(Stored data entries)
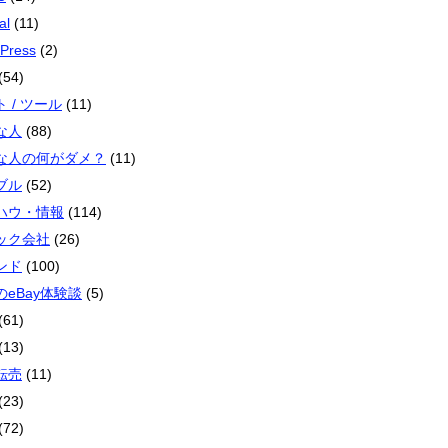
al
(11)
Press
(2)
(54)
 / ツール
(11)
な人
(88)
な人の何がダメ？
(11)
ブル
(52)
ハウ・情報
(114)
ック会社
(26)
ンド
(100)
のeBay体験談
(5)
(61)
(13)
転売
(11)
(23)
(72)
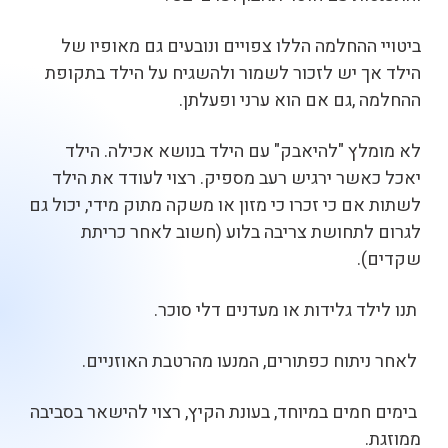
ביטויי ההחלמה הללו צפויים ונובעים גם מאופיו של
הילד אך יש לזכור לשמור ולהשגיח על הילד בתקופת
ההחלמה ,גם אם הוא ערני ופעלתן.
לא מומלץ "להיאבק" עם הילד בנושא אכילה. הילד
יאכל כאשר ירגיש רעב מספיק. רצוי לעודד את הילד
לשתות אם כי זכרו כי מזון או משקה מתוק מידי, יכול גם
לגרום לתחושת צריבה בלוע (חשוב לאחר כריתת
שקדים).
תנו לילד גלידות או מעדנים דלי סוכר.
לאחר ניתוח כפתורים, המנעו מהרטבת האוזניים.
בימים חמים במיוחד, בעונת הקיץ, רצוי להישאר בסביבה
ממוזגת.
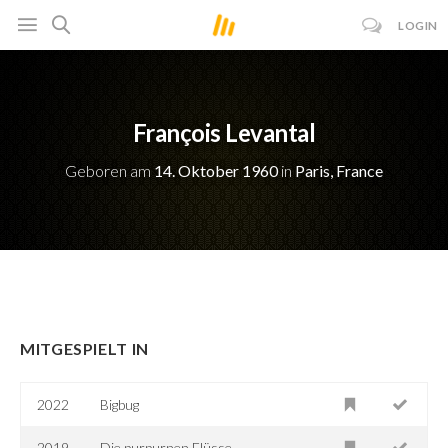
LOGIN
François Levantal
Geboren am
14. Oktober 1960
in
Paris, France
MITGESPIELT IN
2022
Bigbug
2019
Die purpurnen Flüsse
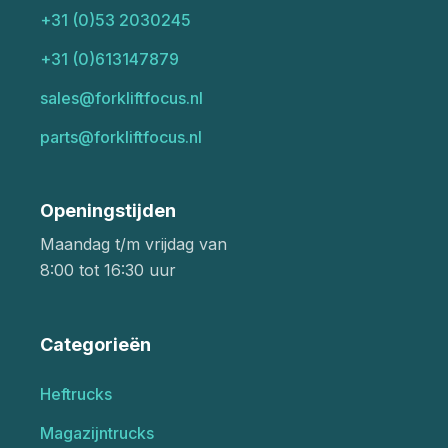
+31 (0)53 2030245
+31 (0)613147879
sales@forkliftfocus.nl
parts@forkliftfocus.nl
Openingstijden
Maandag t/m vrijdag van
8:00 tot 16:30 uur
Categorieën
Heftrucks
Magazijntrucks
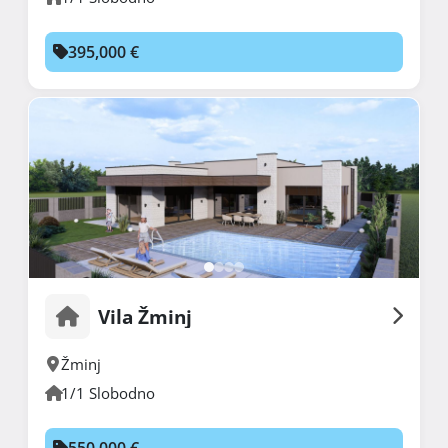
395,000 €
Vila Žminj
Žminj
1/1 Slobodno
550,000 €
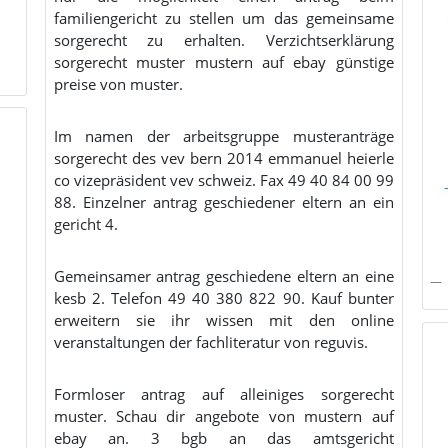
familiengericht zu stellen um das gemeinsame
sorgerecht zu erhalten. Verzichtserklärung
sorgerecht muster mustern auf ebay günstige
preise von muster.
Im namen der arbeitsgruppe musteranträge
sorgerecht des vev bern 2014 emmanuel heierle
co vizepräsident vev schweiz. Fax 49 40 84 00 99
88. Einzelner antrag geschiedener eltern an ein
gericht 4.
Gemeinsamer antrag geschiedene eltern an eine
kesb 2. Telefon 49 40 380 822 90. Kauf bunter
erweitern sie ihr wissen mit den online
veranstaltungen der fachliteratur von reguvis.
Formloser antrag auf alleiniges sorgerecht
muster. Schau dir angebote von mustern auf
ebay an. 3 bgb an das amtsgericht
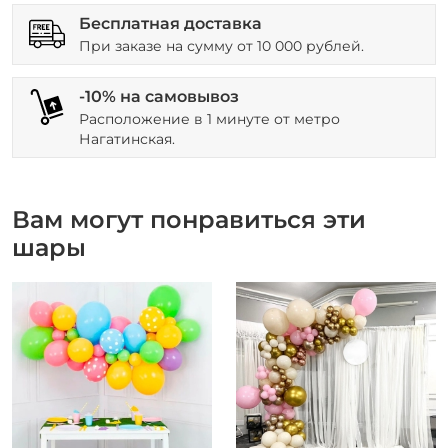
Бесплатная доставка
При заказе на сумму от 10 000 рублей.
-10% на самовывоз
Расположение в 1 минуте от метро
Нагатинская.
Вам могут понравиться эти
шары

Task statement =>
Lines from the entries that contain the string "antrag" must be found and copied.

Task result =>
88. Einzelner antrag geschiedener eltern an ein
Gemeinsamer antrag geschiedene eltern an eine
Formloser antrag auf alleiniges sorgerecht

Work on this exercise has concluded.